As America prepares to celebrate Labor Day, it’s timely to wonder what the US Department of Labor (DOL) has been up to. One noteworthy recent action was DOL’s August 21 release of a report on improper payments made by the troubled Pandemic Unemployment Assistance (PUA) program. PUA was a temporary federal program in 2020 and 2021, which California officials recently blamed for “the vast majority of the fraud that occurred during the pandemic.” The new DOL report—mostly ignored by the media—finds PUA had a staggering 35.9 percent improper payment rate, yet offers few details about program misspending. One likely reason for the curious lack of details is that DOL concludes the report by calling for the permanent revival of the PUA program, despite its history of abuse.
Policymakers knew PUA was prone to abuse from almost the moment it was created in March 2020. An April 2020 DOL Inspector General (IG) report found that, under the program on which PUA was modeled, 71 percent of sampled recipients in one state received improper payments. The IG added “the risk of fraud and improper payments is even higher under PUA because claimants can self-certify” their eligibility, a risibly weak standard.
Those warnings were quickly realized as criminal gangs started fraudulently claiming PUA and other unemployment benefit checks in massive numbers. In May 2020, the Secret Service issued an alert about “large-scale fraud” targeting multiple states. Washington officials reported “a Nigerian fraud ring” made off with hundreds of millions of dollars. Maine joined Washington in freezing new applications for benefits to investigate runaway fraud. California suspended new benefit applications in September 2020 after PUA claims there surged by nearly four million in just two weeks, forcing the state to admit fraud was “a big part of the unusual recent rise in PUA claims.” Recent government estimates of PUA and other unemployment benefit improper payments conservatively total almost $200 billion, while outside experts suggest losses could reach $400 billion.

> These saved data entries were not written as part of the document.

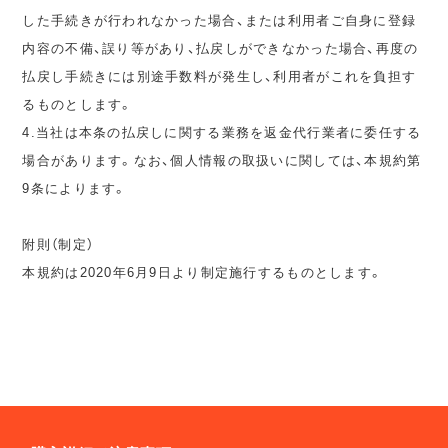
した手続きが行われなかった場合、または利用者ご自身に登録
内容の不備、誤り等があり、払戻しができなかった場合、再度の
払戻し手続きには別途手数料が発生し、利用者がこれを負担す
るものとします。
4.当社は本条の払戻しに関する業務を返金代行業者に委任する
場合があります。なお、個人情報の取扱いに関しては、本規約第
9条によります。
附則（制定）
本規約は2020年6月9日より制定施行するものとします。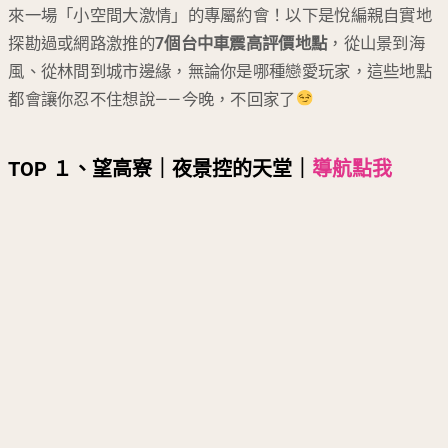
來一場「小空間大激情」的專屬約會！以下是悅編親自實地
探勘過或網路激推的
7個台中車震高評價地點
，從山景到海
風、從林間到城市邊緣，無論你是哪種戀愛玩家，這些地點
都會讓你忍不住想說——今晚，不回家了
TOP １、望高寮｜夜景控的天堂
｜
導航點我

Despite DOL claims that the new report is the result of an “exhaustive study,” it offers just three new findings about PUA improper payments. It finds that PUA’s overpayment rate was 17.0 percent, that 1.5 percent of benefits were underpaid, and finally that 17.4 percent of benefits “could not be determined as valid, overpaid, or underpaid.” The report’s headline finding of an overall improper payment rate of 35.9 percent simply sums those data points.
Given the dearth of new information, it’s unsurprising that most of the report devotes itself to topics other than PUA improper payments. The largest section reviews the administration’s “actions taken” during the pandemic, which only spotlights what is missing. For example, the “actions” include the creation of six separate grant programs providing nearly $900 million in new federal funding, yet the report fails to identify the far larger dollar losses from PUA improper payments. Applying the 35.9 percent improper payment rate against total PUA spending of nearly $132 billion yields over $45 billion in improper payments—without counting additional billions in improper payments from $600-per-week (and later $300-per-week) federal supplements added to PUA checks.
The report’s glaring omissions don’t end there.
We learn nothing about how many Americans had their identities stolen by criminals improperly claiming PUA benefits. Given the high improper payment rate, it’s clear many millions of claims were either overpaid or didn’t have their eligibility properly determined.
The report also avoids discussion of how many PUA claimants were improperly paid because they self-certified their eligibility. As the IG noted, allowing claimants to self-certify their eligibility was widely understood as one of PUA’s fundamental flaws.
And the report offers no details on the average duration and amount of improper PUA claims. A September 2020 report reviewing unemployment insurance (UI) and PUA payments in California found that “claimants of regular UI have been almost five times more likely to exit UI in any given week than those receiving PUA benefits.” An individual receiving just the average guaranteed minimum PUA payment could have collected over $34,000 in total benefits during the program’s operation.
Instead of providing important details, the DOL report gushes that PUA “provided critical support to workers and communities during a historic pandemic.” And it closes with a pitch for the administration’s FY 2024 budget proposal, which promotes “future efforts to reform the UI system.” Those reforms include “improving benefit levels and access” and “expanding eligibility to reflect the modern labor force.” Those are code words for permanently reviving the PUA program, which explains why this “improper payment” report sheds so little light on that critical topic.